Present the data once more in exactly its original form.
◇ ◇ ◇ ◇ ◇
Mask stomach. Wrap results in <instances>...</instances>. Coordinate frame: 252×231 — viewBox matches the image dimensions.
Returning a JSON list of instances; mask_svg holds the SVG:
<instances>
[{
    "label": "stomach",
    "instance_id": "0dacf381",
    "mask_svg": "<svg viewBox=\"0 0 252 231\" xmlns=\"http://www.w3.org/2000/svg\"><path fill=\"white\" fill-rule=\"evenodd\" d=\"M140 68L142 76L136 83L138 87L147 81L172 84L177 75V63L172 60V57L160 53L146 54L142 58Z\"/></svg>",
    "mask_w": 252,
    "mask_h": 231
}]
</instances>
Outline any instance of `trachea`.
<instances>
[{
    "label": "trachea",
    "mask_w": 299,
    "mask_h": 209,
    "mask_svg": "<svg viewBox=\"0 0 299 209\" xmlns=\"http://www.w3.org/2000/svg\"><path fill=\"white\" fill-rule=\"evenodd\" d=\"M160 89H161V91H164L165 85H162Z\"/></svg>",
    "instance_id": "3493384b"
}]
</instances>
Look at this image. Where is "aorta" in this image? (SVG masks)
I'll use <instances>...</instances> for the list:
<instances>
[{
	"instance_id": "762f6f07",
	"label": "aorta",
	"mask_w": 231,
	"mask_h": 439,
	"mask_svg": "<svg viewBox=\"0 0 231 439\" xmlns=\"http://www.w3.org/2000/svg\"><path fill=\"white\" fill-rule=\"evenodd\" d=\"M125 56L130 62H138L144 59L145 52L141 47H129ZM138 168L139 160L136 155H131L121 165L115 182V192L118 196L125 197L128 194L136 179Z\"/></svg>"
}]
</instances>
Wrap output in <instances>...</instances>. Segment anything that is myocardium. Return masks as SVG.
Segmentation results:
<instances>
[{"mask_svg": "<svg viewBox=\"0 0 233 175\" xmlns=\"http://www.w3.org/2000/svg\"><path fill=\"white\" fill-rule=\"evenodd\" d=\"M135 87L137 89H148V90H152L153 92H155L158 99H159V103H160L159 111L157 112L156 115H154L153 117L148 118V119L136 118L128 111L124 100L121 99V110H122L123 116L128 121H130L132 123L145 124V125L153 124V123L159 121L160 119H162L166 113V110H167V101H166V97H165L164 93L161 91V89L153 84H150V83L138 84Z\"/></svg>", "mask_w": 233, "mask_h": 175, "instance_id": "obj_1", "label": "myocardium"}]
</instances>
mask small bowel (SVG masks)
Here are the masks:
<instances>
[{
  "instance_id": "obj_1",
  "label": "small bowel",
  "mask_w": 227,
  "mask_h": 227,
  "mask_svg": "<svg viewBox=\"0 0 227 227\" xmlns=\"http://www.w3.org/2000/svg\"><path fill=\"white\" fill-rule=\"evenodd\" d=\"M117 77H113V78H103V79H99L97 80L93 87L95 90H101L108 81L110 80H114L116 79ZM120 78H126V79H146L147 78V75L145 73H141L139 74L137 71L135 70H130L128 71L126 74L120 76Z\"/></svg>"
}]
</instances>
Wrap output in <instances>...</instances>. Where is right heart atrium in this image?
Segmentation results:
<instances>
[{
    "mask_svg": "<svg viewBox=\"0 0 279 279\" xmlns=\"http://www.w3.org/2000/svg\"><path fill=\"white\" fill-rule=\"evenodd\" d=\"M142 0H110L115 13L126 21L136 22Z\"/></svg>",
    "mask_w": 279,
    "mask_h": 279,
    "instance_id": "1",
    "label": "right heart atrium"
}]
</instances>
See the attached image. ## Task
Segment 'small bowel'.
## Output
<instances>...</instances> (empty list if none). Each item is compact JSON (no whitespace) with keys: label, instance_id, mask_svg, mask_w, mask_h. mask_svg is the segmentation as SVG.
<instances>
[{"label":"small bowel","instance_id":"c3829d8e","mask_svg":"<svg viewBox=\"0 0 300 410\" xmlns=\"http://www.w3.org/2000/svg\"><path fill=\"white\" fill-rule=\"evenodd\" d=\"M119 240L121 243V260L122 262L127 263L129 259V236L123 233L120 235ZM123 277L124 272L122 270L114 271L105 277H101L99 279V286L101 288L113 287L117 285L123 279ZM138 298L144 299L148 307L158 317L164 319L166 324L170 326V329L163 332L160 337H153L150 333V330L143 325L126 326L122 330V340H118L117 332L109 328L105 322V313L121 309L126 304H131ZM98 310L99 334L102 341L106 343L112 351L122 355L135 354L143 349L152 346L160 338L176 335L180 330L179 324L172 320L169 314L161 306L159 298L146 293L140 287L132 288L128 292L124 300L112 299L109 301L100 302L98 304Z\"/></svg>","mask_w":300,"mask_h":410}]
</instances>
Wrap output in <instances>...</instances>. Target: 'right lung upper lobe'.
◇ ◇ ◇ ◇ ◇
* [Exercise response]
Mask stomach. Wrap results in <instances>...</instances>. Coordinate frame: 252×231 — viewBox matches the image dimensions.
Returning a JSON list of instances; mask_svg holds the SVG:
<instances>
[{
    "label": "stomach",
    "instance_id": "0dacf381",
    "mask_svg": "<svg viewBox=\"0 0 252 231\" xmlns=\"http://www.w3.org/2000/svg\"><path fill=\"white\" fill-rule=\"evenodd\" d=\"M140 68L142 76L136 83L138 87L147 81L172 84L177 75V63L172 60V57L160 53L146 54L142 58Z\"/></svg>",
    "mask_w": 252,
    "mask_h": 231
}]
</instances>
Outline any instance of `trachea`.
<instances>
[{
    "label": "trachea",
    "mask_w": 299,
    "mask_h": 209,
    "mask_svg": "<svg viewBox=\"0 0 299 209\" xmlns=\"http://www.w3.org/2000/svg\"><path fill=\"white\" fill-rule=\"evenodd\" d=\"M160 89H161V91H164L165 85H162Z\"/></svg>",
    "instance_id": "3493384b"
}]
</instances>
Look at this image. Where is "aorta" in this image? (SVG masks)
I'll use <instances>...</instances> for the list:
<instances>
[{
	"instance_id": "762f6f07",
	"label": "aorta",
	"mask_w": 231,
	"mask_h": 439,
	"mask_svg": "<svg viewBox=\"0 0 231 439\" xmlns=\"http://www.w3.org/2000/svg\"><path fill=\"white\" fill-rule=\"evenodd\" d=\"M125 56L130 62H138L144 59L145 52L141 47H129ZM138 168L139 160L136 155H131L121 165L115 182V192L118 196L125 197L128 194L136 179Z\"/></svg>"
}]
</instances>
Wrap output in <instances>...</instances>. Segment anything that is myocardium. Return masks as SVG.
Segmentation results:
<instances>
[{"mask_svg": "<svg viewBox=\"0 0 233 175\" xmlns=\"http://www.w3.org/2000/svg\"><path fill=\"white\" fill-rule=\"evenodd\" d=\"M135 87L137 89H148V90H152L153 92H155L158 99H159V103H160L159 111L157 112L156 115H154L153 117L148 118V119L136 118L128 111L124 100L121 99V110H122L123 116L128 121H130L132 123L145 124V125L153 124V123L159 121L160 119H162L166 113V110H167V101H166V97H165L164 93L161 91V89L153 84H150V83L138 84Z\"/></svg>", "mask_w": 233, "mask_h": 175, "instance_id": "obj_1", "label": "myocardium"}]
</instances>
mask small bowel (SVG masks)
Here are the masks:
<instances>
[{
  "instance_id": "obj_1",
  "label": "small bowel",
  "mask_w": 227,
  "mask_h": 227,
  "mask_svg": "<svg viewBox=\"0 0 227 227\" xmlns=\"http://www.w3.org/2000/svg\"><path fill=\"white\" fill-rule=\"evenodd\" d=\"M117 77H113V78H103V79H99L97 80L93 87L95 90H101L108 81L110 80H114L116 79ZM120 78H126V79H146L147 78V75L145 73H141L139 74L137 71L135 70H130L128 71L126 74L120 76Z\"/></svg>"
}]
</instances>
Wrap output in <instances>...</instances>. Where is right heart atrium in this image?
Segmentation results:
<instances>
[{
    "mask_svg": "<svg viewBox=\"0 0 279 279\" xmlns=\"http://www.w3.org/2000/svg\"><path fill=\"white\" fill-rule=\"evenodd\" d=\"M142 0H110L115 13L126 21L136 22Z\"/></svg>",
    "mask_w": 279,
    "mask_h": 279,
    "instance_id": "1",
    "label": "right heart atrium"
}]
</instances>
See the attached image. ## Task
Segment 'small bowel'.
## Output
<instances>...</instances> (empty list if none). Each item is compact JSON (no whitespace) with keys: label, instance_id, mask_svg, mask_w, mask_h. mask_svg is the segmentation as SVG.
<instances>
[{"label":"small bowel","instance_id":"c3829d8e","mask_svg":"<svg viewBox=\"0 0 300 410\" xmlns=\"http://www.w3.org/2000/svg\"><path fill=\"white\" fill-rule=\"evenodd\" d=\"M119 240L121 243V260L122 262L127 263L129 259V236L123 233L120 235ZM123 277L124 272L122 270L114 271L105 277H101L99 279V286L101 288L113 287L117 285L123 279ZM138 298L144 299L148 307L158 317L164 319L166 324L170 326V329L163 332L160 337H153L150 333V330L143 325L126 326L122 330V340H118L117 332L109 328L105 322V313L121 309L126 304H131ZM98 310L99 334L102 341L106 343L112 351L122 355L135 354L143 349L152 346L160 338L176 335L180 330L179 324L172 320L169 314L161 306L159 298L146 293L140 287L132 288L128 292L124 300L112 299L109 301L100 302L98 304Z\"/></svg>","mask_w":300,"mask_h":410}]
</instances>
Wrap output in <instances>...</instances>. Target: 'right lung upper lobe'.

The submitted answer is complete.